Sudut pandang dalam novel ini diambil dari benda mati, Wesel Pos. Di awal-awal cerita, penggunaan sudut pandang ini memang efektif. Tapi semakin bergulirnya cerita, sudut pandang ini semakin tidak konsisten. Akibat dari kejadian yang dialami oleh tokoh utamanya, Elisa dan Fahri, berkembang jauh sehingga peran sudut pandang wesel ini tidak fungsi. Misalnya, ketika Fahri datang ke markas untuk mengambil barang dan menyatakan ingin berhenti jadi kurir, jadi penceritaan berubah menjadi sudut pandang orang ketiga. Karena memang harus diakui jika wesel pos ini tidak melekat terus dengan tokoh-tokohnya, sehingga banyak sekali bagian cerita yang berubah sudut pandang.
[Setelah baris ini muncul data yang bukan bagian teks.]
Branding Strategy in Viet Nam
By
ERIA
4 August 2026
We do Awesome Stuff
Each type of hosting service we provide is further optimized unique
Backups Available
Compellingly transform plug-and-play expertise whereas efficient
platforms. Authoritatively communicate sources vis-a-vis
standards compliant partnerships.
Menurut saya, jika sudut pandang ini dirubah ke sudut pandang orang ketiga pun tidak masalah. Karena pengaruh sudut pandang wesel pos tidak berarti signifikan. Pemilihan ini seolah untuk membuat novelnya lebih unik dan berbeda.

Rasa Film Televisi (FTV)

Alur novel Wesel Pos ini maju dan bergulir lumayan cepat. Berkat gaya bercerita yang lugas dan jelas, saya bisa menikmati alurnya seolah sedang menonton film televisi atau FTV. Ratih Kumala berhasil membuka semua pertanyaan soal perjalanan Elisa di Jakarta dengan pelan-pelan dan rapi. Pembaca terus dibuat penasaran dengan apa yang akan di alami Elisa. Misal, apa yang akan terjadi setelah Elisa kerampokan, bagaimana dia menemukan kakaknya yang menurut informasi Fahri sudah 2 tahun tidak bekerja di perusahaan itu, dan bagaimana nasib Elisa selanjutnya setelah pencariannya ke Jakarta tidak sesuai harapan.
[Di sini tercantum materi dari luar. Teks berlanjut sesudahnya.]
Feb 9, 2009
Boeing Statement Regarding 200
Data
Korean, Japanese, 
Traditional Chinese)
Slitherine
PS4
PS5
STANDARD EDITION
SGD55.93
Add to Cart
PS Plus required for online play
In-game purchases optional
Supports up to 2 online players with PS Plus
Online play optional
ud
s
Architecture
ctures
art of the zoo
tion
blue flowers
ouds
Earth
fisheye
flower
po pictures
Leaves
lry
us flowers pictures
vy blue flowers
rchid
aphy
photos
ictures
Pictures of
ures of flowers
Ending novel Wesel Pos ini cukup terbuka lebar jika akan dibuat sekuel. Kehidupan Elisa akan lebih pelik setelah kejadian tragis yang menimpa Fahri. Dan tentu saja kisah roman Elisa ini berpotensi besar dijadikan novel sekuel, kira-kira Elisa akan bertemu siapa lagi selama di Jakarta ini.

Nah, jika kita perhatikan di belakang kover novel ini, ada kode rate 18+ yang tentu saja artinya novel ini memiliki muatan alur cerita yang pantasnya dibaca oleh pembaca dewasa. Dalam benak saya, rate tersebut menyiratkan adegan vulgar semata. Ketahuan nih kalo sempit banget pemahaman saya, taunya ada adegan indehoy aja.
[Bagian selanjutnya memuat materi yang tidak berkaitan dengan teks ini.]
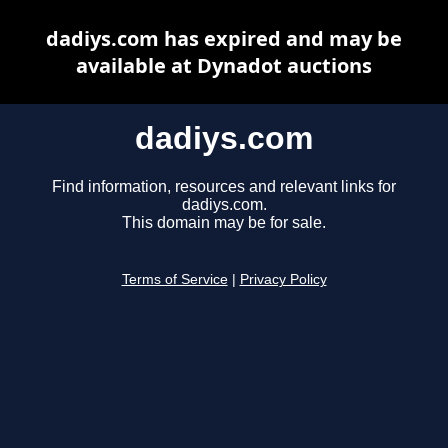
dadiys.com has expired and may be
available at Dynadot auctions
dadiys.com
Find information, resources and relevant links for
dadiys.com.
This domain may be for sale.
Terms of Service
|
Privacy Policy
Tetapi di novel ini justru adegan vulgarnya minim sekali. Langsung mengelus dada, menghela nafas, yah huft! Rupanya yang dimaksud muatan dewasa dalam novel ini lebih ke konteks kehidupan banci dan transaksi narkoba. Dua hal ini jelas belum pantas dibaca oleh pembaca remaja atau anak-anak, sehingga peringatan rate ini sudah tepat.

Apakah novel Wesel Pos karya Ratih Kumala ini menarik?

Secara keseluruhan saya puas sekali bisa membaca cerita Elisa dan Fahri di novel ini. Tidak perlu pusing memahami ceritanya karena alurnya bergulir lancar bak aliran air di sungai pada musim hujan. Eh, tapi kan suka ada banjir bandang? Iya, di novel ini juga ada bagian yang bikin tegang, pas penyergapan Fahri itu, anggap aja itu banjir bandangnya, hehe.

Jika mesti saya nilai, saya akan kasih 4 bintang dari 5 bintang. Perkenalan yang manis bukan? Makanya novel selanjutnya yang akan saya baca pun masih karya Ratih Kumala, sebuah kumpulan cerita berjudul Larutan Senja. Nantikan ya resensinya. 

Sekian ulasan dari saya, terakhir, jaga kesehatan dan terus membaca buku!